Ersparnisse aufgebraucht und Geld ausgeliehen

Die Geschädigte brauchte ihre gesamten Ersparnisse auf und lieh sich auch Geld. Erst als sie ihren Noch-Ehemann, von dem sie getrennt lebt, um Rat fragte, hörte der Spuk auf. Es wurde bei der Polizei Anzeige erstattet, der Kontakt zu dem angeblichen Freund blieb aber aufrecht. Als wieder eine Geldforderung kam, wurde eine Übergabe von 50.000 Euro in Bar in Niederndorf vereinbart. Da klickten dann für den Geldboten die Handschellen.

Bedingte Haftstrafen für die Angeklagten

Neben dem 27jährigen mutmaßlichen Geldboten, der im März von Wuppertal aus nach Tirol gefahren war, stand ein zweiter Mann vor Gericht. Ein 26jähriger Mann aus Ghana, der laut Anklage dem Geldboten den Auftrag erteilt haben soll. Er war nach der Verhaftung des ersten Verdächtigen gesucht und in Duisburg festgenommen worden. Die Anweisung, das Geld bei der Frau abzuholen, sei von einem Bekannten aus Ghana gekommen. Einen Alex würden sie nicht kennen, beteuerten sie.
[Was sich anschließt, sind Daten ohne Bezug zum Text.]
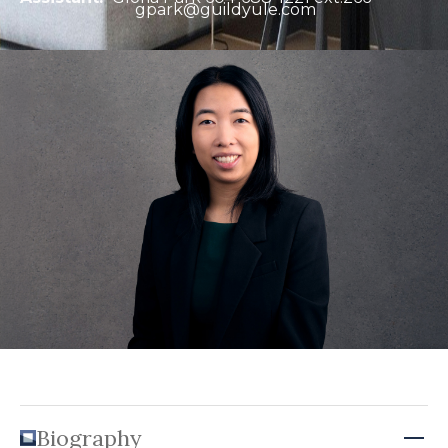
gpark@guildyule.com
Biography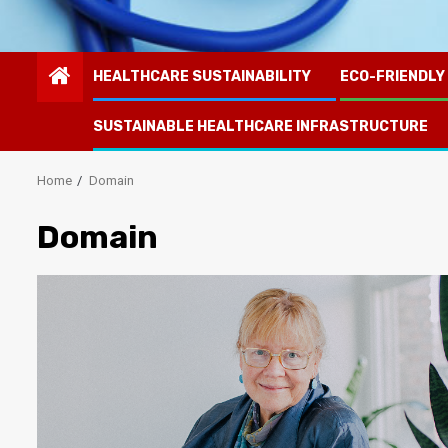
HEALTHCARE SUSTAINABILITY
ECO-FRIENDLY
SUSTAINABLE HEALTHCARE INFRASTRUCTURE
Home
Domain
Domain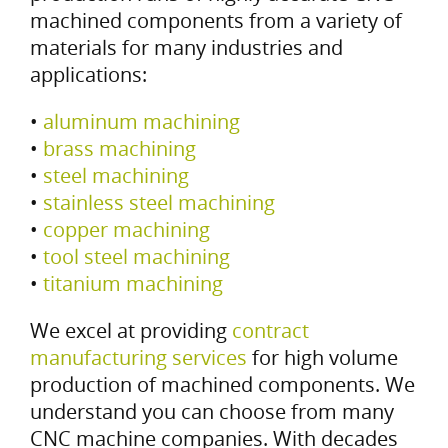
machined components from a variety of
materials for many industries and
applications:
•
aluminum machining
•
brass machining
•
steel machining
•
stainless steel machining
•
copper machining
•
tool steel machining
•
titanium machining
We excel at providing
contract
manufacturing services
for high volume
production of machined components. We
understand you can choose from many
CNC machine companies. With decades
Das Schöffengericht sprach die Männer schließlich vom Vorwurf des gewerbsmäßig schweren Betrugs wegen mangelnder Beweise frei. Wegen der versuchten Geldübergabe und der Beteiligung daran, setzte es allerdings für beide Männer bedingte Haftstrafen wegen Beitrags- und Bestimmungstäterschaft. Die Urteile sind nicht rechtskräftig.